> Exercise description
Report every line of the listing below in which the string "designsbykathrynstevens" appears.

> Task inputs

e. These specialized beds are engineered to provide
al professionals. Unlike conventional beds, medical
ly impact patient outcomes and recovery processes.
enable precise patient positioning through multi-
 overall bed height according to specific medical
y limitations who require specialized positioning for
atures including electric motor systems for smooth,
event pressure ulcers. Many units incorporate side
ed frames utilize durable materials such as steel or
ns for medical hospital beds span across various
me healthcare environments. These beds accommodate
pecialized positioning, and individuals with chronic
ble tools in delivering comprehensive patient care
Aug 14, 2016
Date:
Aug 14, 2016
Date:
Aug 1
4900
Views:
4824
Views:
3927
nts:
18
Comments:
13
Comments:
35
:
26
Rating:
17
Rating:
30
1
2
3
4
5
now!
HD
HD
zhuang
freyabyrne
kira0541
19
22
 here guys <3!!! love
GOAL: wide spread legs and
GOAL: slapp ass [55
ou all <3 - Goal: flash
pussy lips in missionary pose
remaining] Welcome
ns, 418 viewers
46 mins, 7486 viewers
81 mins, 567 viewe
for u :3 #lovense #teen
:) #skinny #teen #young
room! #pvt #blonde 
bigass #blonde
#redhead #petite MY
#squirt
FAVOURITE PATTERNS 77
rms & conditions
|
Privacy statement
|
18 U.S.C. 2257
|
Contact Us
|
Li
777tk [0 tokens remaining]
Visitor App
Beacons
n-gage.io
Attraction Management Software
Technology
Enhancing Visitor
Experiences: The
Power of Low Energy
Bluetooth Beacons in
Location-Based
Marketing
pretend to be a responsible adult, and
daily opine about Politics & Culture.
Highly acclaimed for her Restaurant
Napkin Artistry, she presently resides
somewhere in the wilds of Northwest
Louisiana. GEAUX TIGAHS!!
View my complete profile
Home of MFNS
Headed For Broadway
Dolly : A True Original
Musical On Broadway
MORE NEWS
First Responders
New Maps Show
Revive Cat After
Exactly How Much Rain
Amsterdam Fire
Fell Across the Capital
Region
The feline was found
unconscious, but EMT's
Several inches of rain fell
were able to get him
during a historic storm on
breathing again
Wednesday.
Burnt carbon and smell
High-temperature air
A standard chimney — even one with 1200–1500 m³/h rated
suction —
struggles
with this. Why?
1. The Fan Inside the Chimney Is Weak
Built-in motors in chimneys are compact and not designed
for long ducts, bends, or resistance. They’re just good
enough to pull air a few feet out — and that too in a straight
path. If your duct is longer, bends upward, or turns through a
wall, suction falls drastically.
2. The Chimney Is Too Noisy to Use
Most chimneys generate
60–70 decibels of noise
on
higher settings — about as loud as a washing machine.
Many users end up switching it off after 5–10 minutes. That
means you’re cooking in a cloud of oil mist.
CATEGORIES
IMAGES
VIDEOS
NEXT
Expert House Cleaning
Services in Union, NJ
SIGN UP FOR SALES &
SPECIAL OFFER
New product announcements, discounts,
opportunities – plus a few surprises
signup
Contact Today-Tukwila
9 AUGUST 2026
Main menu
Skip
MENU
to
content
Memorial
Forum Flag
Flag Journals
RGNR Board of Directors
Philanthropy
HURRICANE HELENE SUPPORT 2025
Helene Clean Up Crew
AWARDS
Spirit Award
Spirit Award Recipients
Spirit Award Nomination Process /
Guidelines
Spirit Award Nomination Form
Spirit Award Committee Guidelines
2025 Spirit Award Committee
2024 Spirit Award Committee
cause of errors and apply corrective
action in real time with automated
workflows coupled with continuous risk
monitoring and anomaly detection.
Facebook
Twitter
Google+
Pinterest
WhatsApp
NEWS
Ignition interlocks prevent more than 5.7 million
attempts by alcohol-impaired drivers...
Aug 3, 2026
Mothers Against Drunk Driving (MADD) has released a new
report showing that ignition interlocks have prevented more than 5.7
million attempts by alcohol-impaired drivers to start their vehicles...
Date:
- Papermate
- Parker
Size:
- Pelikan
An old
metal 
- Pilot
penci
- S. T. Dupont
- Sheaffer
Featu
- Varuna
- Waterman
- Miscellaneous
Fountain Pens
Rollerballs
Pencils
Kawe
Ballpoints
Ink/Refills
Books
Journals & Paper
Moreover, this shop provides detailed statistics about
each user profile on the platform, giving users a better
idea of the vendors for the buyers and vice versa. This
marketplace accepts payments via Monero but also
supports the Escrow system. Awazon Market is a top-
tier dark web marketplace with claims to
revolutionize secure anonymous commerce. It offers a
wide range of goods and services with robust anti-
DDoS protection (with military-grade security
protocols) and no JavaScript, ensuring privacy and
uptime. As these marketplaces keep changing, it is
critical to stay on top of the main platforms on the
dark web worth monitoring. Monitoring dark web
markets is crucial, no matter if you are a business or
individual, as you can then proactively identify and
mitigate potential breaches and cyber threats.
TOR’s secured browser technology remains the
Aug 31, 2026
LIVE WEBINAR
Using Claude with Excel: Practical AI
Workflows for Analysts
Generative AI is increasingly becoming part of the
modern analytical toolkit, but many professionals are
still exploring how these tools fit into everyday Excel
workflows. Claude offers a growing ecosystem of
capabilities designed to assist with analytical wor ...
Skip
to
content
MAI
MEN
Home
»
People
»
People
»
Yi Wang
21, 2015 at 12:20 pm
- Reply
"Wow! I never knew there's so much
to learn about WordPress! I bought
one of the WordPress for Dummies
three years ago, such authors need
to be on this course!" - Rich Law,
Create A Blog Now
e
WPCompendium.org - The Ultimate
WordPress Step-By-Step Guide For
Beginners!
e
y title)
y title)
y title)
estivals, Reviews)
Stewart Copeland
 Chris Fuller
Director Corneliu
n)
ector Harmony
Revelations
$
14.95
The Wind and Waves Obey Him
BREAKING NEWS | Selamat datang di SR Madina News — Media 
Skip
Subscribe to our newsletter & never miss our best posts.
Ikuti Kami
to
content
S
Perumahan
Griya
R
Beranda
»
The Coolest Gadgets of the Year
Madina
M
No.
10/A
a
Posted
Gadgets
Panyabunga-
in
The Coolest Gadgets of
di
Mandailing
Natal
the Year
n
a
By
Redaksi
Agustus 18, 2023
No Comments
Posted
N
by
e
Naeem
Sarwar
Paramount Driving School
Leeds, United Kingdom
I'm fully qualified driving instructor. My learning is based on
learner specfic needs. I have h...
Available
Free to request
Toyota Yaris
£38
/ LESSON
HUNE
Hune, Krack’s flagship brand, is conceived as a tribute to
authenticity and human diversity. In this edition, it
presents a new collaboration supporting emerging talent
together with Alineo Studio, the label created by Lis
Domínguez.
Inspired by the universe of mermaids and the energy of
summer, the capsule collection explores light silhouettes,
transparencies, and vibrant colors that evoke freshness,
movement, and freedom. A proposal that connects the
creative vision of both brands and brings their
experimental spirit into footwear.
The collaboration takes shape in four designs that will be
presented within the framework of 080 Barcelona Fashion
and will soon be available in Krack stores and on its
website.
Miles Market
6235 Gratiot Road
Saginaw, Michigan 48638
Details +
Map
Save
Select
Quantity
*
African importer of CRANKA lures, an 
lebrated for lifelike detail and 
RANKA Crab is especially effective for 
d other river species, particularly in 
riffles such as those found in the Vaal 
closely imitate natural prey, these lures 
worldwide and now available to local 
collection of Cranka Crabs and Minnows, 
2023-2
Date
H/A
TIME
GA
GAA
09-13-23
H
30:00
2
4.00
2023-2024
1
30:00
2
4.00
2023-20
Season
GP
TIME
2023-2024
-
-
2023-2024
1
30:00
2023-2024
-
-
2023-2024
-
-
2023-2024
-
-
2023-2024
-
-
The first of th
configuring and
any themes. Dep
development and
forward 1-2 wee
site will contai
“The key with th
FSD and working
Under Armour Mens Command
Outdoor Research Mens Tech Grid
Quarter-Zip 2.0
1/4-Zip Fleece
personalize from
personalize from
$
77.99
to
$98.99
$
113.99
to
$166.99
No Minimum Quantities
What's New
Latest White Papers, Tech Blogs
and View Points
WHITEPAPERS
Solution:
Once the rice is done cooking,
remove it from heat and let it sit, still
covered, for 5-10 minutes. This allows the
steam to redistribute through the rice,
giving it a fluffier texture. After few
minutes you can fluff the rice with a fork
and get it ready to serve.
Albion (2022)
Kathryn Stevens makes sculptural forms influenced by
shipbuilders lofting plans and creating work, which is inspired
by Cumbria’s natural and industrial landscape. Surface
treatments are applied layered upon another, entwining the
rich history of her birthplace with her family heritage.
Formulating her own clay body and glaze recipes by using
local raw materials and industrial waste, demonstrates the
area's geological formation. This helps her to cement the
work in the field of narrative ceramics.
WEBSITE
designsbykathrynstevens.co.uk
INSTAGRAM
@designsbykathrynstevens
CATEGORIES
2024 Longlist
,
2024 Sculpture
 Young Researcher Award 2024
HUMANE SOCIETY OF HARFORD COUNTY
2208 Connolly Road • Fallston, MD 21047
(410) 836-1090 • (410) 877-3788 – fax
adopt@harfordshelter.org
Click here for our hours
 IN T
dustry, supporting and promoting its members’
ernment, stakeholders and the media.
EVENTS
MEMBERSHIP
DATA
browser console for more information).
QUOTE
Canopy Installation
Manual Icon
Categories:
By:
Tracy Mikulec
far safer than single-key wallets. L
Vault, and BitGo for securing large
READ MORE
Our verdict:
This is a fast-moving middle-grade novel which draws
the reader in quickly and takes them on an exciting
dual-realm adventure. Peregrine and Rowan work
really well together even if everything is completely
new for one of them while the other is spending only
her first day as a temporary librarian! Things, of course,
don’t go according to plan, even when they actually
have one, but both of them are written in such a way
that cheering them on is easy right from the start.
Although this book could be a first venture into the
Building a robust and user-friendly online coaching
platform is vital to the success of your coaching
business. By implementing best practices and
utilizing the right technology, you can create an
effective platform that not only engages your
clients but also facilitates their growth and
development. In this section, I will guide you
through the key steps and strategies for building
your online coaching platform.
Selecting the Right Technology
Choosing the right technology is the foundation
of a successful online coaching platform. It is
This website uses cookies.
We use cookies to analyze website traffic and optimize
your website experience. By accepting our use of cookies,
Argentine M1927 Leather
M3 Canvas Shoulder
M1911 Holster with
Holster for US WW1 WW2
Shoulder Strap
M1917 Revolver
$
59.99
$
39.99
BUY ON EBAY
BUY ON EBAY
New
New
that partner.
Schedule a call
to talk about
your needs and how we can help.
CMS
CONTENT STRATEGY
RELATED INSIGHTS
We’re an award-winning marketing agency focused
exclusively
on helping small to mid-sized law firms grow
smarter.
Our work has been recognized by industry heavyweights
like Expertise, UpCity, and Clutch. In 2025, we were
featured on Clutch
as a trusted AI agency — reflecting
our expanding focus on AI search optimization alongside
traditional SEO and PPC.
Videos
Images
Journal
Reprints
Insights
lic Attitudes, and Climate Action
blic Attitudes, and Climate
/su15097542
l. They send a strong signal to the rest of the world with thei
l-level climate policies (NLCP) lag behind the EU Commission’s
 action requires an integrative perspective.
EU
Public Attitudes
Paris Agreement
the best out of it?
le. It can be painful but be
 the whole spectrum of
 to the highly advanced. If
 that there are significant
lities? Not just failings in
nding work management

> Task solution
designsbykathrynstevens.co.uk
@designsbykathrynstevens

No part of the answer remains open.